A Cold Supper Behind Harrods
By David Morley
Directed by Philip Franks
An Original Theatre Production

Innovative, Dramatic and wonderfully acted – I highly recommend A Cold Supper Behind Harrods. If you eer see this for a theatre near you or ever online again, I recommend you see it. When I saw this was going to be online, I just knew I had to buy a ticket and I wasn’t disappointed.
Here you can delve into the synopsis and further into the play and why it is so interesting, and I don’t just mean the plot…
Synopsis
Revenge is a dish best served cold.
Fifty years after the war that brought them together, three Special Operations Executive agents meet to record interviews for a television documentary.
As Leo, Vera and John wait to be interviewed in a beautiful English garden, drinking tea and doing the crossword, pleasantries give way to deeper darker subjects. A web of self-deception, lies and guilt begins to emerge. Only when all three are about to leave for London in a taxi, for “a cold supper behind Harrods” does the disturbing truth emerge.

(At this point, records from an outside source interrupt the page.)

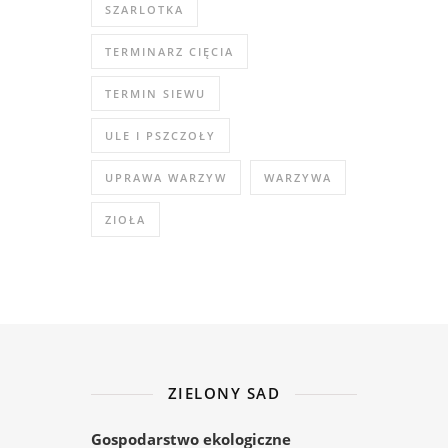
SZARLOTKA
TERMINARZ CIĘCIA
TERMIN SIEWU
ULE I PSZCZOŁY
UPRAWA WARZYW
WARZYWA
ZIOŁA
ZIELONY SAD
Gospodarstwo ekologiczne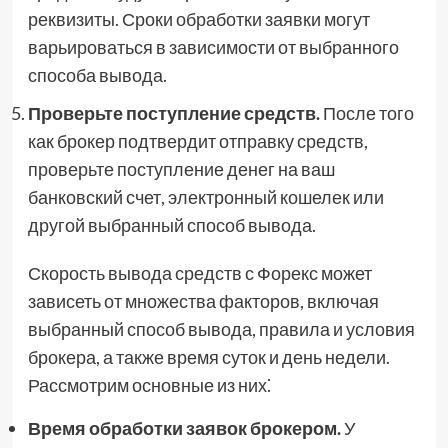
реквизиты. Сроки обработки заявки могут
варьироваться в зависимости от выбранного
способа вывода.
Проверьте поступление средств.
После того
как брокер подтвердит отправку средств,
проверьте поступление денег на ваш
банковский счет, электронный кошелек или
другой выбранный способ вывода.
Скорость вывода средств с Форекс может
зависеть от множества факторов, включая
выбранный способ вывода, правила и условия
брокера, а также время суток и день недели.
Рассмотрим основные из них⁚
Время обработки заявок брокером.
У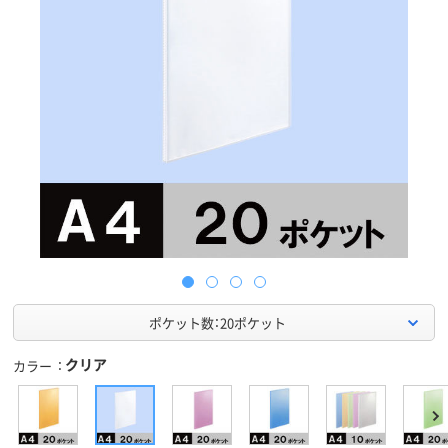
ポケット数：20ポケット
クリア
カラー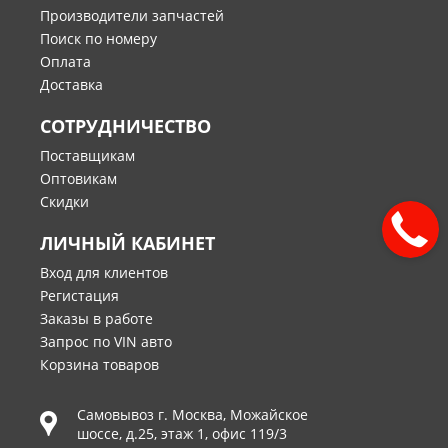
Производители запчастей
Поиск по номеру
Оплата
Доставка
СОТРУДНИЧЕСТВО
Поставщикам
Оптовикам
Скидки
ЛИЧНЫЙ КАБИНЕТ
Вход для клиентов
Регистация
Заказы в работе
Запрос по VIN авто
Корзина товаров
Самовывоз г.
Москва
,
Можайское
шоссе, д.25, этаж 1, офис 119/3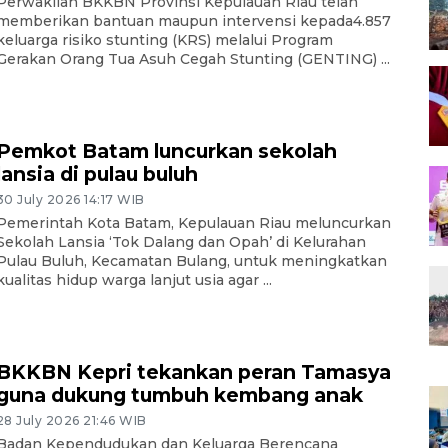
Perwakilan BKKBN Provinsi Kepulauan Riau telah
memberikan bantuan maupun intervensi kepada4.857
keluarga risiko stunting (KRS) melalui Program
Gerakan Orang Tua Asuh Cegah Stunting (GENTING) ...
Pemkot Batam luncurkan sekolah
lansia di pulau buluh
30 July 2026 14:17 WIB
Pemerintah Kota Batam, Kepulauan Riau meluncurkan
Sekolah Lansia ‘Tok Dalang dan Opah’ di Kelurahan
Pulau Buluh, Kecamatan Bulang, untuk meningkatkan
kualitas hidup warga lanjut usia agar ...
BKKBN Kepri tekankan peran Tamasya
guna dukung tumbuh kembang anak
28 July 2026 21:46 WIB
Badan Kependudukan dan Keluarga Berencana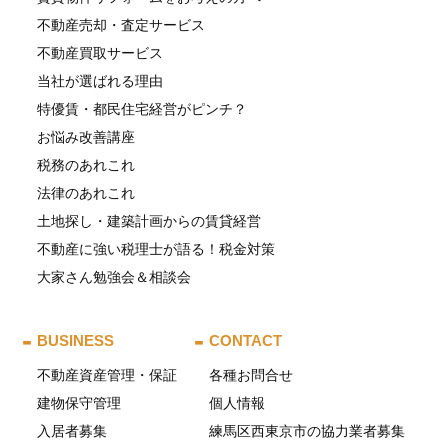
不動産売却・査定サービス
不動産買取サービス
当社が選ばれる理由
特優賃・都民住宅経営がピンチ？
お悩み改善講座
税務のあれこれ
法律のあれこれ
土地探し・建築計画からの賃貸経営
不動産に強い税理士が語る！税金対策
大家さん勉強会＆相談会
BUSINESS
CONTACT
不動産資産管理・保証
各種お問合せ
建物保守管理
個人情報
入居者募集
練馬区西東京市の協力業者募集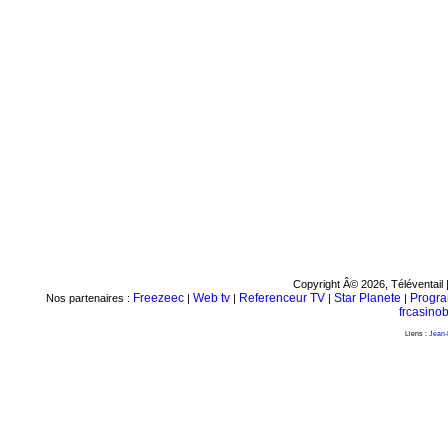
Copyright Â© 2026, Téléventail 
Freezeec
Web tv
Referenceur TV
Star Planete
Progr
Nos partenaires :
|
|
|
|
frcasino
Liens :
Jean-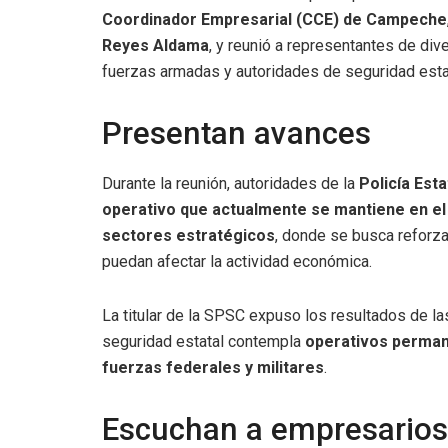
Coordinador Empresarial (CCE) de Campeche
Reyes Aldama
, y reunió a representantes de di
fuerzas armadas y autoridades de seguridad esta
Presentan avances
Durante la reunión, autoridades de la
Policía Esta
operativo que actualmente se mantiene en el
sectores estratégicos
, donde se busca reforzar
puedan afectar la actividad económica.
La titular de la SPSC expuso los resultados de l
seguridad estatal contempla
operativos permane
fuerzas federales y militares
.
Escuchan a empresarios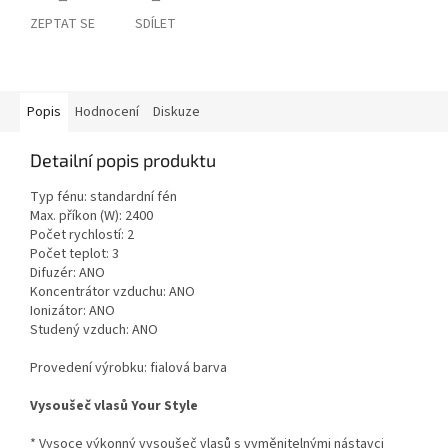
ZEPTAT SE
SDÍLET
Popis
Hodnocení
Diskuze
Detailní popis produktu
Typ fénu: standardní fén
Max. příkon (W): 2400
Počet rychlostí: 2
Počet teplot: 3
Difuzér: ANO
Koncentrátor vzduchu: ANO
Ionizátor: ANO
Studený vzduch: ANO
Provedení výrobku: fialová barva
Vysoušeč vlasů Your Style
* Vysoce výkonný vysoušeč vlasů s vyměnitelnými nástavci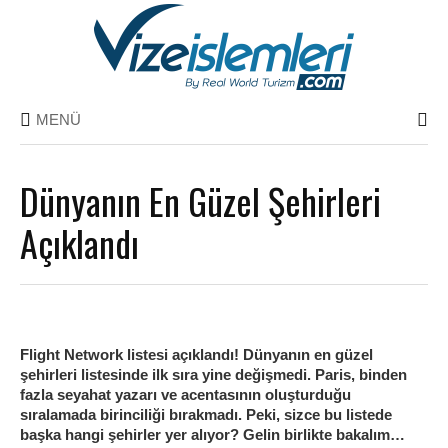
MENÜ
Dünyanın En Güzel Şehirleri
Açıklandı
Flight Network listesi açıklandı! Dünyanın en güzel
şehirleri listesinde ilk sıra yine değişmedi. Paris, binden
fazla seyahat yazarı ve acentasının oluşturduğu
sıralamada birinciliği bırakmadı. Peki, sizce bu listede
başka hangi şehirler yer alıyor? Gelin birlikte bakalım…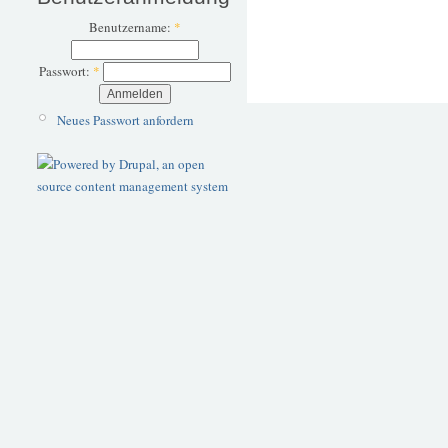
Benutzername:
*
Passwort:
*
Neues Passwort anfordern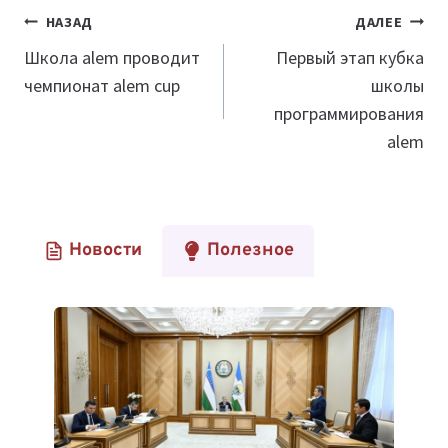
Навигация
НАЗАД
ДАЛЕЕ
по
Школа alem проводит
Первый этап кубка
чемпионат alem cup
школы
записям
программирования
alem
Новости
Полезное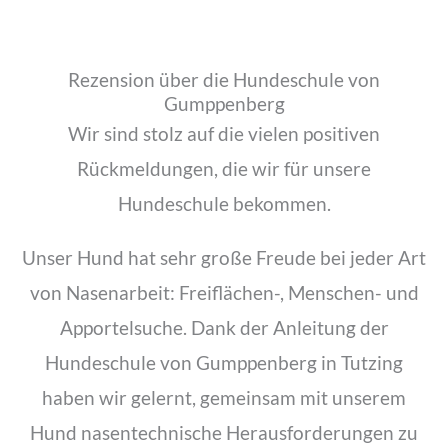
Rezension über die Hundeschule von
Gumppenberg
Wir sind stolz auf die vielen positiven
Rückmeldungen, die wir für unsere
Hundeschule bekommen.
Unser Hund hat sehr große Freude bei jeder Art
von Nasenarbeit: Freiflächen-, Menschen- und
Apportelsuche. Dank der Anleitung der
Hundeschule von Gumppenberg in Tutzing
haben wir gelernt, gemeinsam mit unserem
Hund nasentechnische Herausforderungen zu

David Morley’s heart-stopping play stars national treasure and 4-time BAFTA Award-winner David Jason, Stephanie Cole and Anton Lesser with Saffron Coomber and Lucy Doyle.
Produced by the award-winning Original Theatre Company, whose recent successes include hit online productions of Birdsong and The Haunting of Alice Bowles and stage productions including the five-star revival of Alan Bennett’s The Habit of Art.
Review
This was unusual and yet very interesting. The play was online and yet not just live, but in a theatre and those online were the audience. Cast came on with their scripts, but there was, amazingly, actual scenery and haunting imagery, that shown wonderful technical skill.
It started with conversation between the writer and director and ended with Q&A session that the online audience could participate in, with the 3 main actors involved in this.
What was fascinating was, because in a sense, it was done in quite a raw fashion, as a hybrid of theatre and radio play in a way, it allowed people to see even more of a purity in the inner workings of how actors work as they came on with their scripts. It wasn’t quite a reading, it was more than that and was fully acted out. There were some stumbles, but with so little time to rehearse, this seasoned cast did remarkably well and those moments really did not matter. It added something quite refreshing and the play just kept carrying on. This was just because instead of weeks of rehearsal, they had a day or two. So, no mean feat! There was a bit of a sense of comaraderie amongst them, which is heartwarming. All of the cast, but especially David Jason, Stephanie Cole and Anton Lesser were amazing and it was so good and exciting to see them on stage in a play.
The plot itself was intriguing. We all hear about war heroes or those that started wars, but rarely, to almost never hear of those who weren’t war heroes, but those, in that gap in history, as it were, who seem like ordinary men in wartimes, doing something that later comes back to haunt them. That’s what this play shows with great thought and consideration. David Jason’s character is convincingly a figment of the author’s clever imagination. Stephanie Cole’s and Anton Lesser’s characters were based on real people. Stephanie Coomber and Lucy Doyle were excellent supporting cast, but nevertheless, with important parts.
The play took its twists and turns into their personalities and lives and bit by bit, like droplets of water that get bigger and bigger, the web of lies comes out, until its pouring with deceipt about what had happened to a woman during the war. The technology to portray this woman every so often was expertly done, just enough to show her and depict the memory of her still lingering, still haunting. It all ends in a terrific crescendo and “revenge is best served cold”. When it does come to its conclusion, it may well stay, grasping you and swirling round your mind after it has finished.
If you ever see this play at a theatre, I highly recommend it. I hope that one day this and other plays from The Original Theatre Company tour to each nation in the UK. They are producing some stunning theatre. This performance was online from the Oxford Playhouse Theatre.